You can choose to restart or resume a failed or interrupted job. Resuming will start from the last checkpoint; restarting will clear the checkpoint and start over.

Can I undo an import?

Not at this time. Imports are not strictly additive -- they can also update existing information, so in the general case, we can't simply delete data from an import to undo it. In the future, we may come up with a way to make imports undoable, or at least to preview some of the changes; but for now, best to create a testing timeline you can play with if you aren't sure about how to import a data set, and make regular backups of your timeline you can restore if an import goes sideways.

Can I merge two photo libraries, e.g. Google Photos and Apple Photos?

Yes. You can configure what defines duplicate items ("unique constraints"), and how to handle duplicates ("update policies"). Default unique constraints include sensible things like timestamp, filename, content, etc. The default update policy is to skip duplicates (no updates). To merge photo libraries, you will want to customize both of these parameters.

To merge photo libraries like Google Photos and Apple Photos, customize the unique constraints and update policies to your liking. For example, I have successfully combined Apple and Google photo libraries with these unique constraints:

  • Classification
  • Filename
  • Timestamp

Coordinates can optionally be used, if you trust them. I deselect "Content" because the photo files are seldom byte-for-byte identical across libraries. (Google Photos is notorious for re-encoding photos and videos.)

Then I set update policies:

  • Update Content, keep the one from Apple Photos (higher quality)
  • Update Metadata, keep the one from Apple Photos (more metadata)

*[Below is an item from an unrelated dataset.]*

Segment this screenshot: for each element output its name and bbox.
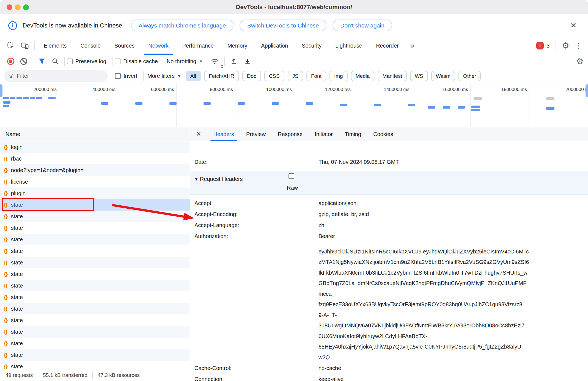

You may also want to update Timestamp and Coordinates to fill them in if they are missing from the previous insert (like if only one data source has them).

Keep in mind that these settings apply to the entire import, so you may want to avoid importing other data sources that don't benefit from your custom settings for merging photo libraries.

How precise do coordinates have to be to be considered identical?

Latitude/longitude coordinates are typically represented as decimals/floats, with up to 9 or so digits of precision behind the decimal point. That degree of precision is unnecessary and usually wrong, so while we will still store the full value, we only use the first few digits for comparison. Coordinates within about 1 meter will be considered identical.

What is the difference between timestamp, timespan, and timeframe?

A timestamp is when the item occurred or originated. It is usually a specific moment in time, but in some cases, a time zone is not known, so the timestamp is a wall time or local time.

A timespan is an end time, and is only valid in conjunction with a timestamp. When a timespan is set, the item goes from the timestamp to the timespan; i.e. the item spans time. This is typically the case when location points get clustered; or videos which start and end recording at different times; or an event on the calendar.

A timeframe is the end of a time interval, and like timespan, is only valid with a timestamp. When a timeframe is set, the item is said to have occurred throughout the interval from the timestamp to the timeframe. This is used when an item's date information is vague, such as only having a month and year: the timestamp would be the start of that month, and the timeframe would indicate the end of the month. The item occurred sometime in there, or throughout that month, but it's not clear exactly when. This is useful for documenting periods of time such as phases of life or historical records when exact dates aren't known.

It's invalid and ambiguous to have all 3 fields set.